• ASSIGNMENT
Locate the string "slash" in the records below. Copy every line where it occurs.

(TASK INPUT)

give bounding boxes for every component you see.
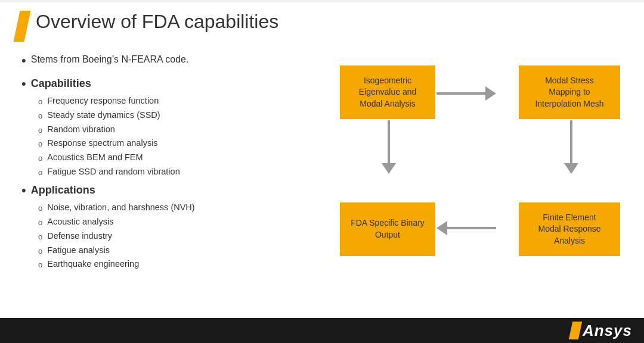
arrow-tr-to-br (564, 120, 578, 174)
app-circle-2: o (38, 217, 42, 229)
app-text-5: Earthquake engineering (47, 258, 139, 271)
page-title: Overview of FDA capabilities (36, 11, 278, 33)
cap-item-1: o Frequency response function (38, 95, 332, 108)
title-accent-slash (13, 11, 30, 42)
app-text-2: Acoustic analysis (47, 216, 113, 229)
app-item-5: o Earthquake engineering (38, 258, 332, 271)
cap-text-6: Fatigue SSD and random vibration (47, 166, 179, 179)
arrow-head-h1 (485, 86, 496, 101)
diagram-box-isogeometric: Isogeometric Eigenvalue and Modal Analys… (340, 66, 435, 119)
cap-item-5: o Acoustics BEM and FEM (38, 151, 332, 164)
app-circle-1: o (38, 202, 42, 214)
ansys-slash-icon (569, 322, 582, 339)
capabilities-label: Capabilities (31, 76, 91, 92)
cap-item-3: o Random vibration (38, 123, 332, 136)
cap-item-2: o Steady state dynamics (SSD) (38, 109, 332, 122)
boeing-text: Stems from Boeing’s N-FEARA code. (31, 52, 189, 67)
bullet-dot-3: • (21, 182, 26, 199)
content-left: • Stems from Boeing’s N-FEARA code. • Ca… (21, 52, 332, 275)
app-circle-3: o (38, 231, 42, 243)
cap-text-2: Steady state dynamics (SSD) (47, 109, 160, 122)
cap-item-6: o Fatigue SSD and random vibration (38, 166, 332, 179)
sub-circle-6: o (38, 167, 42, 179)
bullet-capabilities: • Capabilities (21, 76, 332, 93)
arrow-body-v1 (570, 120, 572, 163)
app-text-3: Defense industry (47, 230, 112, 243)
flow-diagram: Isogeometric Eigenvalue and Modal Analys… (340, 66, 620, 256)
cap-text-1: Frequency response function (47, 95, 159, 108)
app-item-4: o Fatigue analysis (38, 244, 332, 257)
bullet-applications: • Applications (21, 182, 332, 199)
app-text-4: Fatigue analysis (47, 244, 110, 257)
applications-list: o Noise, vibration, and harshness (NVH) … (38, 201, 332, 271)
arrow-body-h2 (447, 227, 496, 229)
diagram-box-finite-element: Finite Element Modal Response Analysis (519, 202, 620, 256)
footer-bar: Ansys (0, 318, 644, 343)
app-item-3: o Defense industry (38, 230, 332, 243)
arrow-head-h2 (436, 221, 447, 235)
ansys-logo: Ansys (571, 322, 632, 340)
sub-circle-5: o (38, 152, 42, 164)
sub-circle-1: o (38, 96, 42, 108)
diagram-box-modal-stress: Modal Stress Mapping to Interpolation Me… (519, 66, 620, 119)
sub-circle-3: o (38, 124, 42, 136)
arrow-body-h1 (436, 92, 485, 95)
app-item-1: o Noise, vibration, and harshness (NVH) (38, 201, 332, 214)
app-text-1: Noise, vibration, and harshness (NVH) (47, 201, 194, 214)
app-circle-5: o (38, 259, 42, 271)
bullet-boeing: • Stems from Boeing’s N-FEARA code. (21, 52, 332, 70)
cap-text-4: Response spectrum analysis (47, 137, 157, 150)
cap-item-4: o Response spectrum analysis (38, 137, 332, 150)
top-bar (0, 0, 644, 2)
cap-text-3: Random vibration (47, 123, 115, 136)
box-br-text: Finite Element Modal Response Analysis (538, 212, 600, 247)
arrow-tl-to-bl (382, 120, 396, 174)
arrow-tl-to-tr (436, 86, 496, 101)
applications-label: Applications (31, 182, 95, 198)
box-tr-text: Modal Stress Mapping to Interpolation Me… (535, 75, 603, 110)
arrow-head-v1 (564, 163, 578, 174)
app-circle-4: o (38, 245, 42, 257)
box-tl-text: Isogeometric Eigenvalue and Modal Analys… (359, 75, 417, 110)
arrow-br-to-bl (436, 221, 496, 235)
box-bl-text: FDA Specific Binary Output (351, 217, 425, 241)
bullet-dot-2: • (21, 76, 26, 93)
cap-text-5: Acoustics BEM and FEM (47, 151, 143, 164)
sub-circle-2: o (38, 110, 42, 122)
sub-circle-4: o (38, 138, 42, 150)
bullet-dot-1: • (21, 52, 26, 70)
capabilities-list: o Frequency response function o Steady s… (38, 95, 332, 179)
app-item-2: o Acoustic analysis (38, 216, 332, 229)
arrow-head-v2 (382, 163, 396, 174)
diagram-box-fda-output: FDA Specific Binary Output (340, 202, 435, 256)
ansys-brand-text: Ansys (583, 322, 632, 340)
arrow-body-v2 (388, 120, 390, 163)
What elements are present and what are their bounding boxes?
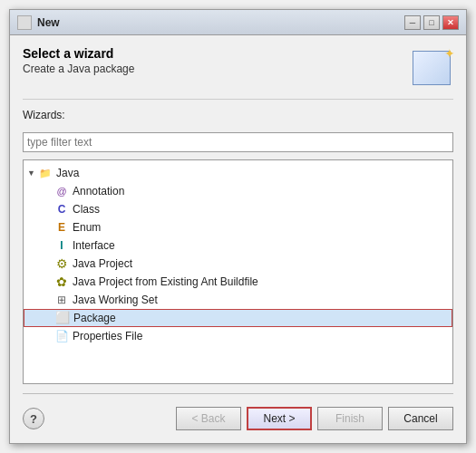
- finish-button[interactable]: Finish: [317, 407, 383, 430]
- dialog-window: New ─ □ ✕ Select a wizard Create a Java …: [9, 9, 467, 444]
- help-button[interactable]: ?: [23, 408, 44, 429]
- tree-item-label: Enum: [73, 221, 101, 234]
- tree-item-label: Interface: [73, 239, 115, 252]
- spacer-icon: [44, 313, 53, 323]
- tree-item-label: Properties File: [73, 330, 142, 342]
- page-subtitle: Create a Java package: [23, 63, 134, 75]
- header-divider: [23, 99, 453, 100]
- tree-item-label: Java Project from Existing Ant Buildfile: [73, 275, 258, 288]
- bottom-divider: [23, 393, 453, 394]
- minimize-button[interactable]: ─: [404, 15, 421, 30]
- back-button[interactable]: < Back: [176, 407, 241, 430]
- title-buttons: ─ □ ✕: [404, 15, 459, 30]
- maximize-button[interactable]: □: [423, 15, 440, 30]
- bottom-buttons: ? < Back Next > Finish Cancel: [23, 403, 453, 432]
- spacer-icon: [44, 332, 53, 341]
- tree-item-label: Java Project: [73, 257, 132, 270]
- tree-item-label: Package: [73, 312, 116, 324]
- project-icon: ⚙: [54, 256, 69, 271]
- tree-item-label: Java: [56, 167, 79, 179]
- tree-item-package[interactable]: ⬜ Package: [24, 309, 452, 327]
- ant-project-icon: ✿: [54, 275, 69, 289]
- tree-item[interactable]: ⚙ Java Project: [24, 255, 452, 273]
- spacer-icon: [44, 295, 53, 304]
- spacer-icon: [44, 223, 53, 232]
- close-button[interactable]: ✕: [442, 15, 459, 30]
- tree-item-label: Annotation: [73, 185, 124, 198]
- wizard-icon-container: [410, 46, 453, 90]
- tree-container: ▼ 📁 Java @ Annotation C Class: [23, 159, 453, 384]
- folder-icon: 📁: [38, 166, 53, 180]
- spacer-icon: [44, 187, 53, 196]
- tree-item[interactable]: 📄 Properties File: [24, 327, 452, 345]
- tree-item[interactable]: I Interface: [24, 236, 452, 255]
- spacer-icon: [44, 259, 53, 268]
- tree-item[interactable]: ▼ 📁 Java: [24, 164, 452, 182]
- spacer-icon: [44, 205, 53, 214]
- wizards-label: Wizards:: [23, 109, 453, 121]
- spacer-icon: [44, 241, 53, 250]
- tree-scroll[interactable]: ▼ 📁 Java @ Annotation C Class: [24, 160, 452, 383]
- working-set-icon: ⊞: [54, 293, 69, 307]
- package-icon: ⬜: [55, 311, 70, 325]
- navigation-buttons: < Back Next > Finish Cancel: [176, 407, 453, 430]
- wizard-icon: [413, 51, 451, 85]
- next-button[interactable]: Next >: [247, 407, 312, 430]
- tree-item-label: Java Working Set: [73, 294, 158, 306]
- filter-input[interactable]: [23, 132, 453, 152]
- spacer-icon: [44, 277, 53, 286]
- header-section: Select a wizard Create a Java package: [23, 46, 453, 90]
- interface-icon: I: [54, 238, 69, 253]
- cancel-button[interactable]: Cancel: [388, 407, 453, 430]
- window-title: New: [37, 16, 60, 29]
- tree-item[interactable]: ✿ Java Project from Existing Ant Buildfi…: [24, 273, 452, 291]
- title-bar-left: New: [17, 15, 60, 30]
- tree-item[interactable]: C Class: [24, 200, 452, 218]
- tree-item[interactable]: ⊞ Java Working Set: [24, 291, 452, 309]
- tree-item-label: Class: [73, 203, 100, 216]
- tree-item[interactable]: @ Annotation: [24, 182, 452, 200]
- header-text: Select a wizard Create a Java package: [23, 46, 134, 75]
- page-title: Select a wizard: [23, 46, 134, 61]
- expand-icon: ▼: [27, 169, 36, 178]
- enum-icon: E: [54, 220, 69, 235]
- tree-item[interactable]: E Enum: [24, 218, 452, 236]
- class-icon: C: [54, 202, 69, 217]
- title-bar: New ─ □ ✕: [10, 10, 466, 35]
- properties-icon: 📄: [54, 329, 69, 343]
- annotation-icon: @: [54, 184, 69, 198]
- window-icon: [17, 15, 32, 30]
- main-content: Select a wizard Create a Java package Wi…: [10, 35, 466, 443]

(End TASK INPUT)

• SOLUTION FOR THIS TASK
title-accent-slash (13, 11, 30, 42)
ansys-slash-icon (569, 322, 582, 339)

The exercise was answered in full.